Can learning math and science tickle your funny bone?
For the students in Shari Vanderpool’s sixth-grade class at
Marguerite Maze Middle School in Hollister, laughing out loud and
seeing the humor in their teacher’s eyes is all part of the average
school day.
Can learning math and science tickle your funny bone?
For the students in Shari Vanderpool’s sixth-grade class at Marguerite Maze Middle School in Hollister, laughing out loud and seeing the humor in their teacher’s eyes is all part of the average school day.
“I want my students to want to come to school and to be happy,” Vanderpool said. “Humor is the number one thing. I sing familiar songs and change the lyrics to teach a particular lesson. I’m very theatrical; I’m always making a point by saying “Ta Dum!”
Shari Vanderpool feels humor is a way of keeping the students engaged. She also relates the curriculum to real world situations.
“Today in science we did an experiment with Alka-Seltzer, we looked at the white corrosion, and I told them to look for the same thing around their faucets at home,” she said. “How well they try is the important thing. One of my students told me that I had helped the class pay attention. They are interested, and I do instill in them that the responsibility to learn is in them, not me.”
Vanderpool teaches math, science and childrens literature. She also coaches Volleyball, tutors in the homework club and runs the after-school Club Live program, a very popular program fashioned on the comedy styling of Saturday Night Live. Her job is much more than a nine to five commitment; and she loves every minute of it.
“She really gives 200 percent not only as a teacher but as a person,” said her principal, Bernice Smith. “Her passion for teaching inspires the students and the staff. Any school would be lucky to have her.”
Vanderpool has been teaching for 15 years. She was a math major at Cal State Hayward and had leaned toward being an accountant. But it was experience tutoring second-graders while she was in sixth-grade and being a professors’ aid in college that swayed her.

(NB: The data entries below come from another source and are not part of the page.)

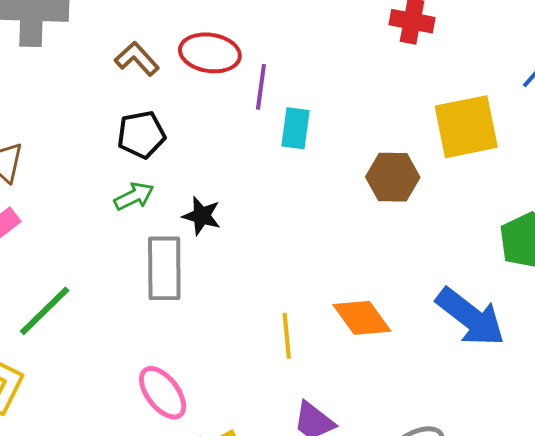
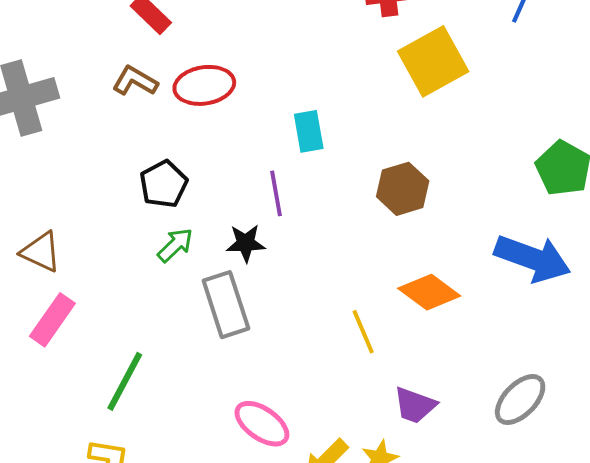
brown L-shape: (137, 59) -> (135, 81), moved
purple line: (261, 87) -> (276, 193), moved
yellow square: (466, 127) -> (433, 61), moved
brown hexagon: (393, 177) -> (403, 189), moved

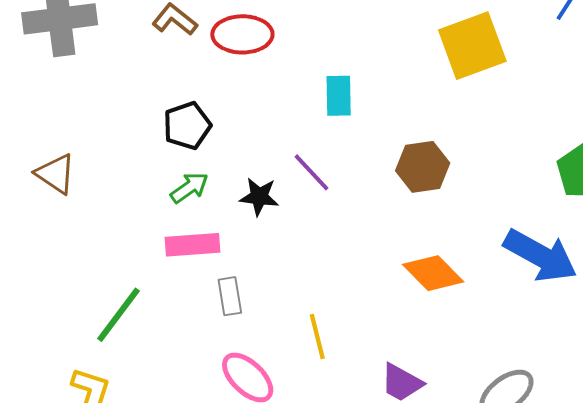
purple line: (276, 193) -> (312, 172), moved, turned -42
gray rectangle: (226, 305) -> (230, 296), moved, size x0.6
pink rectangle: (52, 320) -> (192, 245), moved, turned 42
yellow line: (363, 332) -> (317, 336), moved

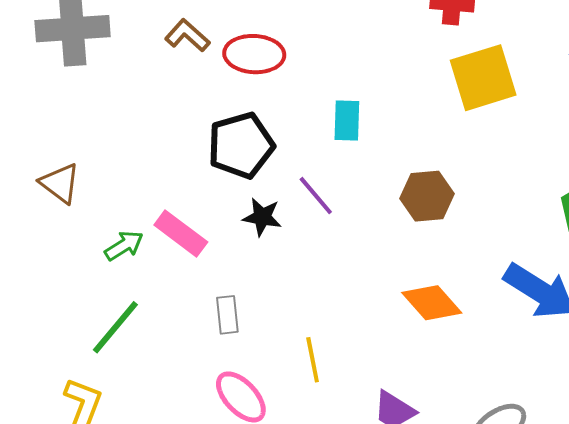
black pentagon: (187, 126) -> (241, 145), moved, size x1.4
green arrow: (189, 188) -> (124, 246), moved
pink rectangle: (192, 245) -> (181, 233), moved, turned 38

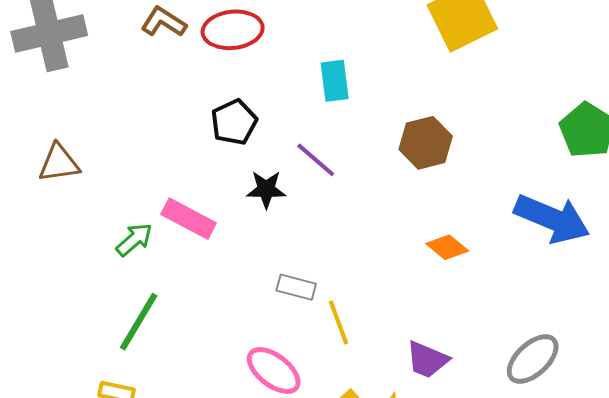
black pentagon: (241, 145) -> (234, 122), size x0.7
brown triangle: (60, 183) -> (59, 163), moved, turned -36
orange diamond: (432, 303) -> (447, 247), size x0.7
gray rectangle: (227, 315) -> (296, 287), moved, turned -60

“I need to be a teacher,” she said. “I couldn’t ignore my destiny.”
She came to Maze Middle School in 1997 because she wanted to live close to the ocean and near the hills. She liked Hollister and felt Maze was one of the best interviews she had had. She was assigned to a grade-six class, an age that she enjoys teaching.
“I remember Junior High, and I like that age range. The students are old enough to reason but still have that sense of innocence.”

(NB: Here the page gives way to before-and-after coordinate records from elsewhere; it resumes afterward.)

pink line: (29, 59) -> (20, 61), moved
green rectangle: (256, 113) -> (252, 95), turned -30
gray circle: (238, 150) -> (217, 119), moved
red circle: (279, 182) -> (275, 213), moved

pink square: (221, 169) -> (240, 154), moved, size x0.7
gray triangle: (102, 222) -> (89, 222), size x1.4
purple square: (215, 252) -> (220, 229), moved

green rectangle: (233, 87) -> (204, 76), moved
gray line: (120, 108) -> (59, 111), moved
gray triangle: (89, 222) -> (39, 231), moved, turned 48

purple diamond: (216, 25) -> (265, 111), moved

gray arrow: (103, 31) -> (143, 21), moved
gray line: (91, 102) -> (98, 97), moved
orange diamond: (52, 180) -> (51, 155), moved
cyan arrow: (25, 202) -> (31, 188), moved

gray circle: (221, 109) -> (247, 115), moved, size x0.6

Vanderpool started out teaching literature at Maze, but when an opening came up for a math and science position she wanted to take on the challenge.

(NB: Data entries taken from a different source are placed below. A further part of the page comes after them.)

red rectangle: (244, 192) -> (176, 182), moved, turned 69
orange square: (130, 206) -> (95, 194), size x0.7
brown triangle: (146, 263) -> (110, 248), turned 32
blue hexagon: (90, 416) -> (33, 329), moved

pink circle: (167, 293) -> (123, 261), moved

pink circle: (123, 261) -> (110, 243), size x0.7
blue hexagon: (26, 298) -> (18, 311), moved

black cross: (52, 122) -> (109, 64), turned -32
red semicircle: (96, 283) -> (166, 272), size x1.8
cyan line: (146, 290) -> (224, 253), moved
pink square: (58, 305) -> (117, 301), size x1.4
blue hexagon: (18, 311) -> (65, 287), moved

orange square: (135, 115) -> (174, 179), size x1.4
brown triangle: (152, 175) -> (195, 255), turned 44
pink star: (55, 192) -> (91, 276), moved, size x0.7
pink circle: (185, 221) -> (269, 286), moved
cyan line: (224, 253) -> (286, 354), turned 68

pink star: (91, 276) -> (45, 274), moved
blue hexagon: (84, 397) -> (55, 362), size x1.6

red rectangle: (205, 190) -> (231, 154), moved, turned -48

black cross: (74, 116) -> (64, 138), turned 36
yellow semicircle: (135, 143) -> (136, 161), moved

“I’m a multi-subject teacher, and because I had taken math in college I thought I’d be good at it. I want what is best for the kids. Math is really hard stuff in the sixth grade. But I incorporate singing and show them how wonderful it is to be able to do an algebra problem three ways and still get the same answer.”
Math and science are core subjects within the curriculum and the test results carry a lot of weight for the students, as well as the school. Vanderpool doesn’t like how important test are. She explains her views on testing by relating a story from one of Dr. Seuss’ books, called “Hooray for Diffendoofer Day.”
When Theodor Seuss Geisel died in 1991, he left behind an unfinished manuscript about a teacher he named Miss Bonkers, a teacher who celebrates the individuality and creative thinking of her students in the face of nail-biting tests.
“The kids in the story were afraid of taking tests, and they were told if they didn’t do well the school would close,” Vanderpool explained. “So the teacher taught them in a fun way and the students internalized the material and were able to interpret it for themselves, and when the tests came they were having so much fun learning that they passed with ease.”